According to the study, in ASEAN, there are four main challenges to implementing successful data and AI. This includes the integration of an AI solution within existing systems, which affects 48% of organizations while another 38% struggle with collecting data from multiple sources. 34% also have problems with the quality of data and another 31% struggle with identifying the right data for AI models.

The challenges aren’t surprising given that some organizations jumped onto the AI bandwagon without thinking about how exactly they should use the technology. This problem not only applies to businesses in Southeast Asia but globally as well. Hence, businesses need to have a proper plan in place as they look into building scalable AI.

Making sense of data for scalable AI

As access to data remains a key stumbling block, organizations need to get true insights that can only be derived from a consistent and complete dataset that has no data gaps. Building that dataset requires key conditions such as a focus on clean and trusted data, a data interoperability strategy, and synthetic data generation to bridge data gaps.

Businesses also need data creativity. A true data-first organization derives value from its data and AI investments across the entire organization, and organizations in ASEAN recognize that. Over the next two years from 2023 through 2024, 77% of participants will increase the use of AI and Data solutions for customer experience, 75% for human resources and 72% for marketing.

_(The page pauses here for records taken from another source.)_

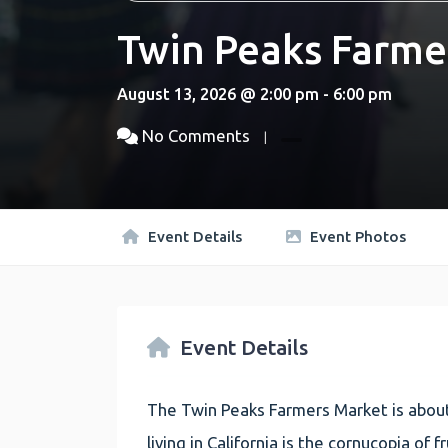
Twin Peaks Farme
August 13, 2026 @ 2:00 pm - 6:00 pm
No Comments
Event Details
Event Photos
Event Details
The Twin Peaks Farmers Market is about
living in California is the cornucopia of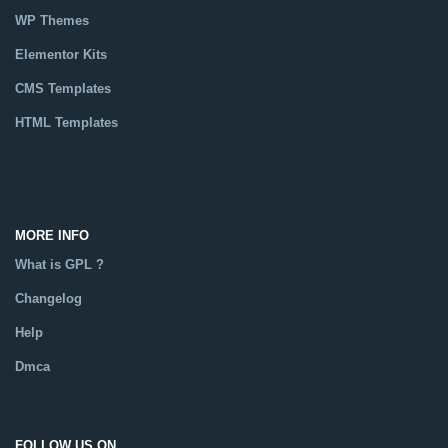
WP Themes
Elementor Kits
CMS Templates
HTML Templates
Catalog
MORE INFO
What is GPL ?
Changelog
Help
Dmca
FOLLOW US ON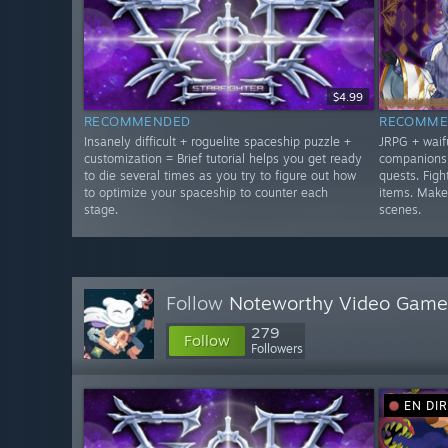
$4.99
RECOMMENDED
RECOMME
Insanely difficult + roguelite spaceship puzzle +
JRPG + waifu
customization = Brief tutorial helps you get ready
companions 
to die several times as you try to figure out how
quests. Figh
to optimize your spaceship to counter each
items. Make
stage.
scenes.
Follow
Noteworthy Video Game
279
Follow
Followers
EN DI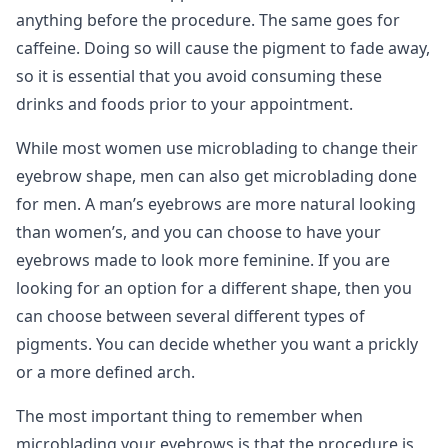
anything before the procedure. The same goes for
caffeine. Doing so will cause the pigment to fade away,
so it is essential that you avoid consuming these
drinks and foods prior to your appointment.
While most women use microblading to change their
eyebrow shape, men can also get microblading done
for men. A man’s eyebrows are more natural looking
than women’s, and you can choose to have your
eyebrows made to look more feminine. If you are
looking for an option for a different shape, then you
can choose between several different types of
pigments. You can decide whether you want a prickly
or a more defined arch.
The most important thing to remember when
microblading your eyebrows is that the procedure is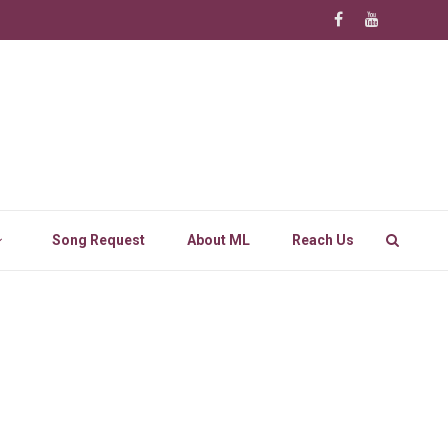
Song Request
About ML
Reach Us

The returns on investment will be measured in financial terms internally such as an increase in profit margins, cost optimization, reduction of operating costs, and so on – across all lines of business, including IT. This will help identify and prioritize business cases for data.

The report also highlighted that a lack of an internal policy and a limited understanding of the risks (36%) are the two biggest challenges to effective data governance policy in ASEAN. Data governance policies formulated by data-first organizations should include accountability and ownership guidelines, standardized regulations, a dedicated data stewardship team and a regular process for re-evaluation of the policies set up.

As such, organizations must have observability, intelligence, and automation built into the entire data lifecycle. Building a data infrastructure that is ready for current needs but may not be able to support future business requirements as data continues to proliferate, represents a myopic view.

An enterprise data fabric, on the other hand, futureproofs organizations as it speeds up and simplifies access to data assets across the entire business. The metadata generated by the data fabric will include business, technical, and operational data, which can generate insights for the entire business if managed intelligently.

Findings from the report also show that the true value of data and AI solutions will be fully realized when the people who benefit from the solutions are the actual users managing the solutions and running the queries. However, only 10% of organizations in ASEAN have business teams managing or maintaining AI solutions. Building scalable AI will require organizations to empower citizen data scientists through training, and access to user-friendly tools that help them gather the right information for the right insights and make data-driven decisions a norm for the business.

For Ullrich Loeffler, CEO of Ecosystm, executives across the ASEAN region understand that data is the foundation of their innovation and transformation journey. However, building and implementing a holistic data strategy is not easy and we see common challenges around data integration, quality and governance.

“Trust in the data and subsequent AI models is critical to truly embrace a data-driven DNA across the organization and this trust in the data layer is missing in the majority of organizations today,” added Loeffler.

In Malaysia, Joey Mak, Managing Director of   Kyndryl Malaysia explained that data and AI initiatives across organizations in Malaysia are surging as they seek to drive growth, transformation and sustainability agendas. Mak added that IT and business leaders see potential in leveraging Data and AI to unlock real-time insights and deliver the agility that is required to succeed in today’s competitive and volatile market.